*** Extracted material
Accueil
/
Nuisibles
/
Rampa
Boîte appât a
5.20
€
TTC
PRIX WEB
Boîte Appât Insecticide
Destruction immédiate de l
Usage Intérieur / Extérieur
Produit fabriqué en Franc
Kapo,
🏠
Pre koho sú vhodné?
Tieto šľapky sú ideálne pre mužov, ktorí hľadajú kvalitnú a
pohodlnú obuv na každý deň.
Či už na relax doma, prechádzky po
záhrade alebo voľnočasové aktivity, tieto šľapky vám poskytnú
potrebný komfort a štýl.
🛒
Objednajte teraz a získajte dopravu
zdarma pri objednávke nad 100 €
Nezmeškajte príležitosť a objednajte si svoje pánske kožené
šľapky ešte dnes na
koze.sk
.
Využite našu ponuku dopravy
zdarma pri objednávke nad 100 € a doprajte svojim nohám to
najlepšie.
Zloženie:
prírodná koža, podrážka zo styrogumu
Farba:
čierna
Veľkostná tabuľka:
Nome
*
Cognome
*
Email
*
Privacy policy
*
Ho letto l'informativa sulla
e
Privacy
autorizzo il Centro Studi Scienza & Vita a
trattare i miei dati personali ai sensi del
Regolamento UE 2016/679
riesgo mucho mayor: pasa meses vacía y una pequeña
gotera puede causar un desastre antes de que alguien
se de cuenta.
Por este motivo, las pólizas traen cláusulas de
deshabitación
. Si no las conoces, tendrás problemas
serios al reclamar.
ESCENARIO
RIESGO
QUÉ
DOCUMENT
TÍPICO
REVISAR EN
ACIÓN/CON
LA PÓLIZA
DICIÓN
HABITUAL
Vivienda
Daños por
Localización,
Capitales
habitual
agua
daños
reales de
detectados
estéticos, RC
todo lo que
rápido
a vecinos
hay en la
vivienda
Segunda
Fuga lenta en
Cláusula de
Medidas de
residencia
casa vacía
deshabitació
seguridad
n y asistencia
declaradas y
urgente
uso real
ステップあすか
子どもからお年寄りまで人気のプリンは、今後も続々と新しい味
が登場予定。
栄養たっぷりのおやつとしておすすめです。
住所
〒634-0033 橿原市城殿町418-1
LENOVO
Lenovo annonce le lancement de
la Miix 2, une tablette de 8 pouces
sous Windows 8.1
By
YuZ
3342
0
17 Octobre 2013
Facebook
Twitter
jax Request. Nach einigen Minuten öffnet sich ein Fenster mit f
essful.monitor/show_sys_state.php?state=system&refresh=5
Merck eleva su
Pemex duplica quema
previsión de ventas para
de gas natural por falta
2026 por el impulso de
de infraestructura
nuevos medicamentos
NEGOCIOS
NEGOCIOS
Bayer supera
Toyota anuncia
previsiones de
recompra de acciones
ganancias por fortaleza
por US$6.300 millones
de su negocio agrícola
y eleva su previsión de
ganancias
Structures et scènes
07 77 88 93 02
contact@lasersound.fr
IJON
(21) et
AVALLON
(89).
******
Task item » Copy out each record word for word.

Written solution »
Accueil
/
Nuisibles
/
Rampa
Boîte appât a
5.20
€
TTC
PRIX WEB
Boîte Appât Insecticide
Destruction immédiate de l
Usage Intérieur / Extérieur
Produit fabriqué en Franc
Kapo,
🏠
Pre koho sú vhodné?
Tieto šľapky sú ideálne pre mužov, ktorí hľadajú kvalitnú a
pohodlnú obuv na každý deň.
Či už na relax doma, prechádzky po
záhrade alebo voľnočasové aktivity, tieto šľapky vám poskytnú
potrebný komfort a štýl.
🛒
Objednajte teraz a získajte dopravu
zdarma pri objednávke nad 100 €
Nezmeškajte príležitosť a objednajte si svoje pánske kožené
šľapky ešte dnes na
koze.sk
.
Využite našu ponuku dopravy
zdarma pri objednávke nad 100 € a doprajte svojim nohám to
najlepšie.
Zloženie:
prírodná koža, podrážka zo styrogumu
Farba:
čierna
Veľkostná tabuľka:
Nome
*
Cognome
*
Email
*
Privacy policy
*
Ho letto l'informativa sulla
e
Privacy
autorizzo il Centro Studi Scienza & Vita a
trattare i miei dati personali ai sensi del
Regolamento UE 2016/679
riesgo mucho mayor: pasa meses vacía y una pequeña
gotera puede causar un desastre antes de que alguien
se de cuenta.
Por este motivo, las pólizas traen cláusulas de
deshabitación
. Si no las conoces, tendrás problemas
serios al reclamar.
ESCENARIO
RIESGO
QUÉ
DOCUMENT
TÍPICO
REVISAR EN
ACIÓN/CON
LA PÓLIZA
DICIÓN
HABITUAL
Vivienda
Daños por
Localización,
Capitales
habitual
agua
daños
reales de
detectados
estéticos, RC
todo lo que
rápido
a vecinos
hay en la
vivienda
Segunda
Fuga lenta en
Cláusula de
Medidas de
residencia
casa vacía
deshabitació
seguridad
n y asistencia
declaradas y
urgente
uso real
ステップあすか
子どもからお年寄りまで人気のプリンは、今後も続々と新しい味
が登場予定。
栄養たっぷりのおやつとしておすすめです。
住所
〒634-0033 橿原市城殿町418-1
LENOVO
Lenovo annonce le lancement de
la Miix 2, une tablette de 8 pouces
sous Windows 8.1
By
YuZ
3342
0
17 Octobre 2013
Facebook
Twitter
jax Request. Nach einigen Minuten öffnet sich ein Fenster mit f
essful.monitor/show_sys_state.php?state=system&refresh=5
Merck eleva su
Pemex duplica quema
previsión de ventas para
de gas natural por falta
2026 por el impulso de
de infraestructura
nuevos medicamentos
NEGOCIOS
NEGOCIOS
Bayer supera
Toyota anuncia
previsiones de
recompra de acciones
ganancias por fortaleza
por US$6.300 millones
de su negocio agrícola
y eleva su previsión de
ganancias
Structures et scènes
07 77 88 93 02
contact@lasersound.fr
IJON
(21) et
AVALLON
(89).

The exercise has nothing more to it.